April is the cruellest month. Easter weekend mocked us with blazing sun and, at least here in North London, fiercely white blossom billowing in whorls off the trees like cartoon snow. One house played the Mexican hat song on repeat for most of Easter Monday and the residents of our block blinked at the sun on their balconies, drink in one hand and phone in the other, trying to be lit and still see their loved ones on Zoom. Trapped in their houses, people tried to find ways to feel free. 

Then on Monday came the inevitable news. Another month of lockdown. There is a relief to certainty, and while no one was really expecting anything, it felt like there was a collective holding of the breath, a gentle wondering whether something might change. I didn’t cry as I did at the first lockdown announcement, but that doesn’t mean anything. 

Like many people I guess, my mental health comes and goes. Some days are good, some bad, some hours good and some bad. We are experiencing a global cycle of grief, with all it’s  recursive, looping eddies of emotions and micro-emotions. Anger, apathy, surprise, resolve, happiness, and around we go again. All this compounded by the lack of what is most precious when you are grieving: human contact. It is hard under these circumstances and largely alone to construct a narrative of self, a story that holds everything together. And even though I know it is unnecessary, I think we all feel we need one, a coherent up-to-date answer to the earnestly-asked ‘How are you doing?’

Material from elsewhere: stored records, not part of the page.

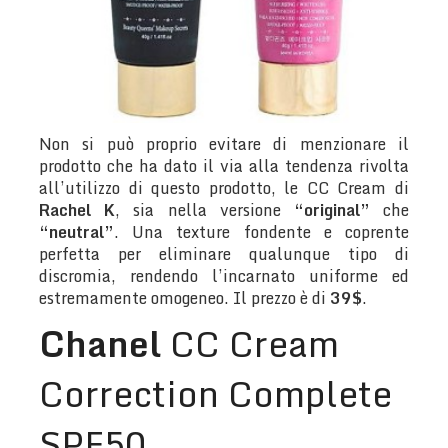
Non si può proprio evitare di menzionare il
prodotto che ha dato il via alla tendenza rivolta
all’utilizzo di questo prodotto, le CC Cream di
Rachel K
, sia nella versione
“original”
che
“neutral”
. Una texture fondente e coprente
perfetta per eliminare qualunque tipo di
discromia, rendendo l’incarnato uniforme ed
estremamente omogeneo. Il prezzo è di
39$
.
Chanel
CC Cream
Correction Complete
SPF50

This came to the fore last week in a meme: ‘If you don’t come out of this without a side hustle and a new skill, you’re doing it wrong’. This idea in various forms bounced around the internet causing more than a little controversy. ‘You have time!’ Said one side. ‘Use it to do the things that you are always promising yourself you’ll do!’ ‘This is trauma!’ Said the other side, ‘Let people have their own reactions.’ ‘It’s just sitting at home,’ said the first side, ‘Unless you are in genuine danger, it’s just a staycation!’ ‘People need a chance and space to grieve. Don’t add guilt on top’. ‘Effort and challenge will make you feel better.’ And so it played out in various forms on news feeds for a couple of days. I have to say I vigorously agree with both sides, and thinking two things hurts. 

Because right now we all want hard and fast answers and solutions, and they don’t and won’t come. Hardest, most complex and most necessary is forgiveness and compassion, both for others and for yourself. There is (weirdly) so much to do, and social media highlights and foregrounds those who are throwing themselves into the fray, making the best, doing extraordinary things. It leaves less space for those who aren’t coping right now, who are feeling claustrophobic and useless, unable to get up. Or however else they are feeling.

Heather put it well as we were discussing balance this week with the Nursery team. ‘What can we sensibly and joyfully do?’. Sensibly because we are all feeling the feelings that we are feeling right now and there ain’t no controlling that, joyfully because there is no point adding shame on top of it all. ‘What can we sensibly and joyfully do?’ is a hard question, and one that requires a lot of thought and honestly to answer. But right now it might be the only question that matters. 

As a team, The Nursery agreed to start online shows this week (18/04/2020) and online jams next (check our Facebook for both), cautiously and without over-committing. We have had some draft plans about what we might do. Some of it will happen, but not all. That is ok. We don’t know where we will be, or how we will be. 

This is probably not, in the end, an improv blog. But then again maybe it is. I am learning again  this week those tough lessons of empathy and theory of mind that improv teaches so well. How, as Phillip Larkin puts it “We should be gentle to each other, we should be kind”. We should do so however our minds and hearts are reacting to this situation. And, when we can’t look each other in the face, that is a conscious and daily returning effort.